#### [Source material]
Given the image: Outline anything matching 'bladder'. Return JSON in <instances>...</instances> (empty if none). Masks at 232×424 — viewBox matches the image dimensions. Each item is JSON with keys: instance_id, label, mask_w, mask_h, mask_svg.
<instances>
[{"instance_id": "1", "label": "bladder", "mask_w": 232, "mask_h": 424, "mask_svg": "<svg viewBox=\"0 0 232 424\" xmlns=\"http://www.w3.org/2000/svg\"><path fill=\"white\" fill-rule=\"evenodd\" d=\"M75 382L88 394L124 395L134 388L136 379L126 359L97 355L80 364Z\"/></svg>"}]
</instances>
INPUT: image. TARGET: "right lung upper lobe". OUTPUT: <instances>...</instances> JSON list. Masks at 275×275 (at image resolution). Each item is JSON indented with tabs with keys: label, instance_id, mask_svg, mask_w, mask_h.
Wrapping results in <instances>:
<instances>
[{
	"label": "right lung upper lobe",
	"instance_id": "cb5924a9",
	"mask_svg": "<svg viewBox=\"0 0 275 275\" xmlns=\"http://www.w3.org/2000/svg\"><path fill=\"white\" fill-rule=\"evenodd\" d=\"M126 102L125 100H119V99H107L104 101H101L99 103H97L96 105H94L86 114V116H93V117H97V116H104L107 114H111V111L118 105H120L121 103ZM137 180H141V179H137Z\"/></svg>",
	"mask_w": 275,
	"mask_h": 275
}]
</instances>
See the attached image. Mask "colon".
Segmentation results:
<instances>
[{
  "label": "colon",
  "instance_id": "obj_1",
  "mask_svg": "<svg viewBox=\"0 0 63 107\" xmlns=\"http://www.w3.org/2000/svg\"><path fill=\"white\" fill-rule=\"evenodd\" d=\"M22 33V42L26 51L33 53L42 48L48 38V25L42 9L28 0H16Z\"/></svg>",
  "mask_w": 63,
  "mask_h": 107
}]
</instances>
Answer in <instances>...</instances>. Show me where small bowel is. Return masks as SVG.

#### [Directions]
Once the line containing "See the attached" is found, please retype it and every remaining line of the listing above, exactly, with nothing else.

#### [Your solution]
See the attached image. Mask "colon".
Segmentation results:
<instances>
[{
  "label": "colon",
  "instance_id": "obj_1",
  "mask_svg": "<svg viewBox=\"0 0 63 107\" xmlns=\"http://www.w3.org/2000/svg\"><path fill=\"white\" fill-rule=\"evenodd\" d=\"M22 33V42L26 51L33 53L42 48L48 38V25L42 9L28 0H16Z\"/></svg>",
  "mask_w": 63,
  "mask_h": 107
}]
</instances>
Answer in <instances>...</instances>. Show me where small bowel is. Return masks as SVG.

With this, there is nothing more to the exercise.